Reading: ERFNet — Efficient Residual Factorized ConvNet for Real-time (Semantic Segmentation)

Outperforms DilatedNet, DPN, FCN, DeepLabv1, ENet & SegNet, Similar accuracy to SOTA, RefineNet & DeepLabv2, While Taking Only 24ms Per Image on a Single GPU

Sik-Ho Tsang
4 min readOct 10, 2020
From Authors: https://www.youtube.com/watch?v=AbXzU9ZzqF4

In this story, “ERFNet: Efficient Residual Factorized ConvNet for Real-time Semantic Segmentation” (ERFNet), by University of Alcal´a (UAH), and CSIRO-Data61, is shortly presented. In this paper:

  • A novel layer that uses residual connections and factorized convolutions, is proposed in order to remain efficient while retaining remarkable accuracy.
  • ERFNet is able to run at over 83 FPS in a single Titan X, and 7 FPS in a Jetson TX1 (embedded GPU).

This is a paper in 2017 TITS (IEEE Transactions on Intelligent Transportation Systems) with over 300 citations and with high impact factor of 6.319. (Sik-Ho Tsang @ Medium)

Outline

  1. Non-Bottleneck-1D Block
  2. ERFNet: Network Architecture
  3. Experimental Results

1. Non-Bottleneck-1D Block

  • (a) & (b): They are the non-bottleneck and bottleneck residual blocks originally used in ResNet. (If interested, please feel free to read ResNet.)
  • (c): The factorization, originated in Inception-v3 is applied to reduce the 3×3 convolutions on the original residual modules. While larger filters would be more benefited by this decomposition, applying it on 3×3 convolutions already yields a 33% reduction in parameters and further increases its computational efficiency.
#ext-fm: external feature map, #int-fm: internal feature map, #weight: number of weights
  • The above table summarizes the total dimensions of the weights on the convolutions of every residual block.

2. ERFNet: Network Architecture

ERFNet: Network Architecture
Details of ERFNet: Network Architecture
  • ERFNet is designed by stacking sequentially the proposed non-bt-1D layers in a way that best leverages their learning performance and efficiency.

2.1. Encoder

  • The layers from 1 to 16 in our architecture form the encoder, composed of residual blocks and downsampling blocks.
  • Three downsamplings are performed at layers 1, 2 and 8.
Downsampler block Inspired by ENet initial block
  • The downsampler block, inspired by the initial block of ENet, performs downsampling by concatenating the parallel outputs of a single 3×3 convolution with stride 2 and a Max-Pooling module.
  • Dilated convolutions, originated in DeepLab and DilatedNet, are also inserted at certain non-bt-1D layers to gather more context, which led to an improvement in accuracy.
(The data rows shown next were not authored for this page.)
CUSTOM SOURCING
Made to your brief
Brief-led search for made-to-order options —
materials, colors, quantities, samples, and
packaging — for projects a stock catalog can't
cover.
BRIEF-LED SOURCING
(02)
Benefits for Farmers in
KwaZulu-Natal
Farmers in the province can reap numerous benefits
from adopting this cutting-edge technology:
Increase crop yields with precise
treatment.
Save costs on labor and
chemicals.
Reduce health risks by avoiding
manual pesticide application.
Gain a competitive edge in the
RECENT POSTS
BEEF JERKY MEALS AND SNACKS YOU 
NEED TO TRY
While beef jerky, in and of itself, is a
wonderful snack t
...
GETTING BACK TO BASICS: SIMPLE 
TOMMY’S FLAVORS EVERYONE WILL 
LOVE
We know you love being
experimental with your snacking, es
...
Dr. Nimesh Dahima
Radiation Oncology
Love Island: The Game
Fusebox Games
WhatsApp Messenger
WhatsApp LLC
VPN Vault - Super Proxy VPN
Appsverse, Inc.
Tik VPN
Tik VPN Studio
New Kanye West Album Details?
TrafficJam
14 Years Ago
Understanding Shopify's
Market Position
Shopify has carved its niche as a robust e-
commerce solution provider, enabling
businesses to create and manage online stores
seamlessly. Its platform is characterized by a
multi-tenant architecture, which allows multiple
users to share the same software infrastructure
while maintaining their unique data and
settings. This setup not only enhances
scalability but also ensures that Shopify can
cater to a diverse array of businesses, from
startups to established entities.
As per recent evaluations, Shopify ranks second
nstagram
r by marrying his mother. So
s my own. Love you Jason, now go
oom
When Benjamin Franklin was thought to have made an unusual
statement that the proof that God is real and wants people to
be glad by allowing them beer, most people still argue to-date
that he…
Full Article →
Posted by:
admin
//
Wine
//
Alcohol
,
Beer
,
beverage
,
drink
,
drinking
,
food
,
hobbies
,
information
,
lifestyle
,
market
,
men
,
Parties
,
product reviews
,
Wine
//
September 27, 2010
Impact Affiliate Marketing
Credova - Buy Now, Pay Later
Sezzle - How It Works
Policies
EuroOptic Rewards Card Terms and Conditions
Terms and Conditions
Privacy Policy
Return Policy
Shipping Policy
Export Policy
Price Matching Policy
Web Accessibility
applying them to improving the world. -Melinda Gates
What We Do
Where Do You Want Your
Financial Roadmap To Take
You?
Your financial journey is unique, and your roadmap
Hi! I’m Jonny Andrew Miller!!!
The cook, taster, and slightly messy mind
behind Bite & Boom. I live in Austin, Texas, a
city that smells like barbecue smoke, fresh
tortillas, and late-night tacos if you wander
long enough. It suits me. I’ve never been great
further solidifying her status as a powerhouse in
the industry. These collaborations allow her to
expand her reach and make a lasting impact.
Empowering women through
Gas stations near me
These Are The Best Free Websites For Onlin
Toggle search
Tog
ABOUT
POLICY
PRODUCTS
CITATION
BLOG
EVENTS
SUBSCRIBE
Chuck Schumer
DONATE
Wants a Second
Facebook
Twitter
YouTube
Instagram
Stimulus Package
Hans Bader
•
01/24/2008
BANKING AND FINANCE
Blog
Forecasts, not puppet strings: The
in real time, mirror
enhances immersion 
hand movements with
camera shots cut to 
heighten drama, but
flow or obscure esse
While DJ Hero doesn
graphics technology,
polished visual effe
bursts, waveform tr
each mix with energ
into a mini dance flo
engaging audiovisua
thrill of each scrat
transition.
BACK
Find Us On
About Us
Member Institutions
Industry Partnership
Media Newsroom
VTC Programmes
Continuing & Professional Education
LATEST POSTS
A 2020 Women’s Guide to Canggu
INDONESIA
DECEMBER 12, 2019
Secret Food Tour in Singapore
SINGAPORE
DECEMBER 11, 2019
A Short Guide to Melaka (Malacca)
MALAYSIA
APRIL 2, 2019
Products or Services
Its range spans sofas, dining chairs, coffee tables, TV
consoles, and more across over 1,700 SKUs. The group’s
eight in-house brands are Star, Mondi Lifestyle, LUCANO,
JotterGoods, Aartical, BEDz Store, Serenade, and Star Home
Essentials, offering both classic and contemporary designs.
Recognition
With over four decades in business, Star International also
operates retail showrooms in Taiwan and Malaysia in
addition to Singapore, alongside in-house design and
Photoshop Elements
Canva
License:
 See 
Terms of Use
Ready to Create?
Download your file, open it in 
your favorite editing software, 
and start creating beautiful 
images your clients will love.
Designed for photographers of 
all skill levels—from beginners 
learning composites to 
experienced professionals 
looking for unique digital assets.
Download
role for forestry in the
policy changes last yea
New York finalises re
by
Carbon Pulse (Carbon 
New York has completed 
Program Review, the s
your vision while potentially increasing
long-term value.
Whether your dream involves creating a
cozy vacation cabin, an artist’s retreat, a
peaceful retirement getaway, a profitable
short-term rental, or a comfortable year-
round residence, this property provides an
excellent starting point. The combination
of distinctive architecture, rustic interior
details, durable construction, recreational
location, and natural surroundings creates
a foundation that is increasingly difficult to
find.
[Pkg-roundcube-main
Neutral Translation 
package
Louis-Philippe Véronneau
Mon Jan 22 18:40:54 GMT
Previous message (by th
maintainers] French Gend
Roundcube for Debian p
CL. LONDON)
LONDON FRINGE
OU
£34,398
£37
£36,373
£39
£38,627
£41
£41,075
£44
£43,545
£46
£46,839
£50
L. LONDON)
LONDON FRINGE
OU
Thus, the second pair of 3×1 and 1×3 convolutions are a pair of dilated 1D convolutions.

2.2. Decoder

  • The decoder segment is composed of the layers from 17 to 23.
  • ERFNet follows a similar strategy to ENet in having a small decoder.
  • Deconvolution layers with stride 2 are used.

3. Experimental Results

3.1. Ablation Study for non-bt-1D Module

IoU on Cityscapes Validation (VI-IoU) & Training Sets (Tr-IoU)
  • Cityscapes Dataset, which contains a train set of 2975 images, a validation set of 500 images and a test set of 1525 images, is used for evaluation.
  • For a fair comparison, the non-bottleneck designs should receive 4 times less feature maps at the layer’s input.
  • The higher accuracy of the architectures with wider layers (those presented in the bottom side of the table) demonstrates that computing more feature maps per layer allows networks to better approximate the loss functions that they are trying to learn.
  • The proposed non-bottleneck-1D design is the most effective choice to increase capacity of a network with the lowest impact on efficiency.

3.2. SOTA Comparison

Cityscapes Test Set
  • ERFNet, achieves a 69.7% Class IoU and a 87.3% Category IoU on the Cityscapes Test set, which supposes a similar accuracy to the state of the art (such as RefineNet, DeepLabv2), while taking only 24 ms per image on a single GPU, which makes it one of the fastest networks available.
  • And ERFNet outperforms DilatedNet, DPN, FCN, DeepLabv1, ENet and SegNet.

3.3. Inference Time

Inference Time on TX1 and Titan X
  • At 640×360, a resolution that is enough to recognize any urban scene accurately, our network achieves over 83 FPS on a single Titan X and over 7 FPS on a Tegra TX1, an embedded GPU that uses less than 10 Watts at full load.
  • At 1024×512 (the ratio used in the Cityscapes tests), ERFNet achieves 24ms (41 FPS) on a Titan X.
  • In summary, our network achieves a speed that is as competitively fast as the fastest ones (ENet and SQ), while having a significantly better accuracy.

3.4. Qualitative Examples of the Segmentation

Qualitative examples of the segmentation

Reference

[2017 TITS] [ERFNet]
ERFNet: Efficient Residual Factorized ConvNet for Real-time Semantic Segmentation

Semantic Segmentation

[FCN] [DeconvNet] [DeepLabv1 & DeepLabv2] [CRF-RNN] [SegNet] [DPN] [ENet] [ParseNet] [DilatedNet] [DRN] [RefineNet] [ERFNet] [GCN] [PSPNet] [DeepLabv3] [ResNet-38] [ResNet-DUC-HDC] [LC] [FC-DenseNet] [IDW-CNN] [DIS] [SDN] [DeepLabv3+] [DRRN Zhang JNCA’20]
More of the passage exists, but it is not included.